News - BMW
BMW expands autonomous vehicle research
2000 engineers set to bring BMW autonomous vehicles to market by 2021
31 May 2017
BMW is ramping up its autonomous vehicle research and development workforce from 600 to more than 2000 in a centralised engineering and test centre near Munich as it works on bringing its first highly automated vehicle, the iNext, to market by 2021.
The German company says the centre will be responsible for everything from software to road testing, including building a fleet of 40 7 Series autonomous test vehicles this year for trials by BMW and its autonomous vehicle partners Intel and Mobileye.
The fleet will be split into three for parallel testing of technologies in Europe (by BMW), the United States (by Intel) and Israel (Mobileye).
As BMW announced in January, the iNext will be a Level 3 autonomous vehicle, meaning it will be capable of auto pilot driving in “segregated traffic” situations such as motorways or divided roads, but the driver will be required to be ready to take over in abnormal situations such as road works and in congested urban areas.
BMW says the iNext will be capable of Level 4 and 5 fully autonomous driving, but that would require technical solutions – many of them external such as suitable road laws and vehicle to infrastructure and vehicle to the cloud communications – that are still many years away.
For Level 3 driving, BMW says the vehicle will need a range of sensors – laser, radar, camera, ultrasonic and GPS – as well as high-definition maps to navigate its way through traffic.
The data from all these sensors will be pooled in a “data centre” in the boot of each car where the “driving strategy” is then computed.
While BMW says its aim is to have a Level 3 iNext ready for market by 2021, it is also working on higher levels of technology for fully autonomous vehicles.

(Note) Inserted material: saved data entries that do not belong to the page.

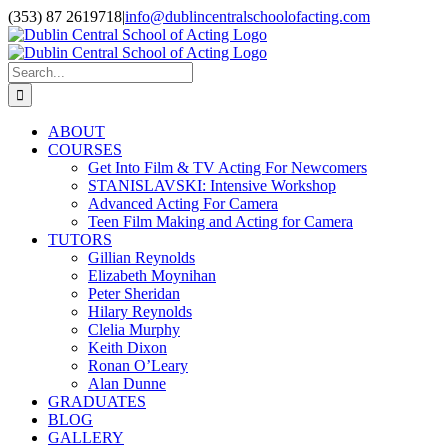
Skip
(353) 87 2619718
|
info@dublincentralschoolofacting.com
to
Facebook
X
YouTube
content
Search
for:
ABOUT
COURSES
Get Into Film & TV Acting For Newcomers
STANISLAVSKI: Intensive Workshop
Advanced Acting For Camera
Teen Film Making and Acting for Camera
TUTORS
Gillian Reynolds
Elizabeth Moynihan
Peter Sheridan
Hilary Reynolds
Clelia Murphy
Keith Dixon
Ronan O’Leary
Alan Dunne
GRADUATES
BLOG
GALLERY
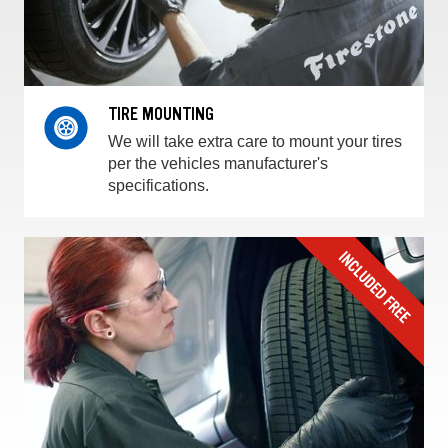
TIRE MOUNTING
We will take extra care to mount your tires
per the vehicles manufacturer's
specifications.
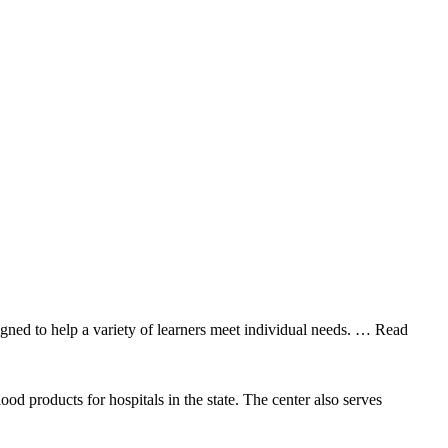
gned to help a variety of learners meet individual needs.
… Read
 products for hospitals in the state. The center also serves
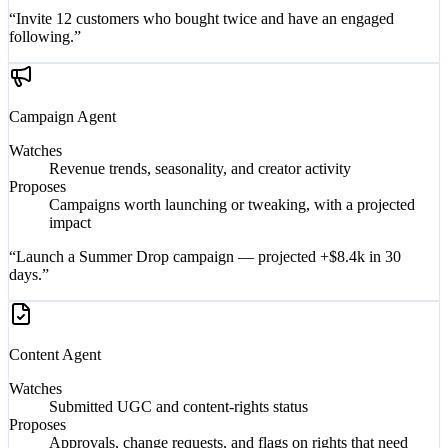
“Invite 12 customers who bought twice and have an engaged
following.”
Campaign
Agent
Watches
Revenue trends, seasonality, and creator activity
Proposes
Campaigns worth launching or tweaking, with a projected
impact
“Launch a Summer Drop campaign — projected +$8.4k in 30
days.”
Content
Agent
Watches
Submitted UGC and content-rights status
Proposes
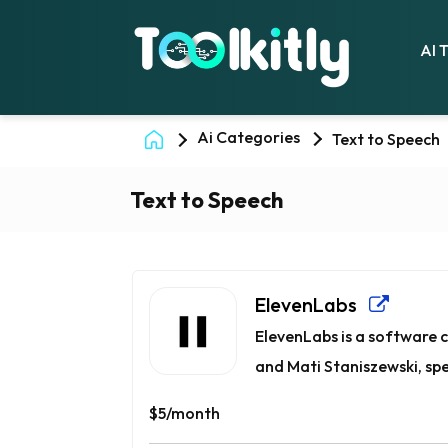
AI 
Ai Categories
Text to Speech
Text to Speech
ElevenLabs
ElevenLabs is a software
and Mati Staniszewski, spec
$5/month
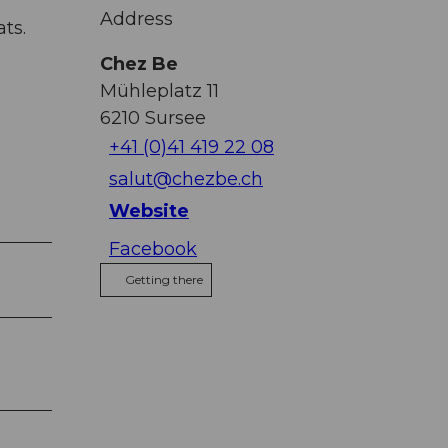
Address
ts.
Chez Be
Mühleplatz 11
6210
Sursee
+41 (0)41 419 22 08
salut@chezbe.ch
Website
Facebook
Getting there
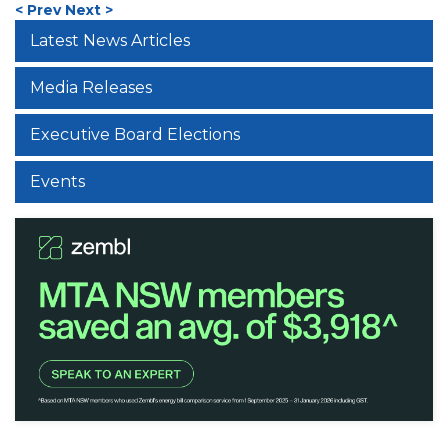
< Prev
Next >
Latest News Articles
Media Releases
Executive Board Elections
Events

The company says such driverless vehicles – with no steering wheel, throttle or brake pedal – will most likely start with low-speed urban travel.
It says road laws will be changed in some countries by this year to allow a vehicle to control itself for a certain period.
“Technology has advanced to the stage where we are now on the cusp of highly automated driving,” BMW said in a statement.
“This doesn’t just entail the further development of existing sensor systems, it also calls for a whole new understanding of safety, a stable cloud-based backend and highly dynamic HD (high definition) map information.
“This represents a big and extremely challenging technological leap forward. If a vehicle is to temporarily assume responsibility for controlling itself, then we need fail-operational systems, where a fault does not result in failure of the entire system.
“Brakes, steering and the electrical system that supplies them each require a double safeguard to ensure that the vehicle can continue to be driven in the event of a fault. The BMW Group together with its partners will complete these large-scale tasks by 2021.”
BMW has indicated it is wrestling with one of the most contentious issues surrounding autonomous driving – ethics.
An example would be whether a car is programmed to save the life of the driver at, say, the expense of a pedestrian in a critical situation.
The company says the question will remain hypothetical for now, as the first-fire generations of autonomous vehicles “will neither have the technical capability to make ethical decisions nor will they be allowed to by constitutional law”.
In most situations, the vehicle will simply brake at full force to avoid or minimise a collision, while also scanning for “a free channel” – space to swerve into if collision is unavoidable.
But BMW also revealed that such swerving manoeuvres will be restricted anyway, saying even at relatively low speeds of up to 50km/h in built-up areas, “the maximum distance the vehicle can swerve to one side in 0.5 to 1.5 metres”.
Along with partner Intel, BMW is one of three German car-makers to have bought into road mapping specialist Here, the others being Mercedes-Benz and Volkswagen Group.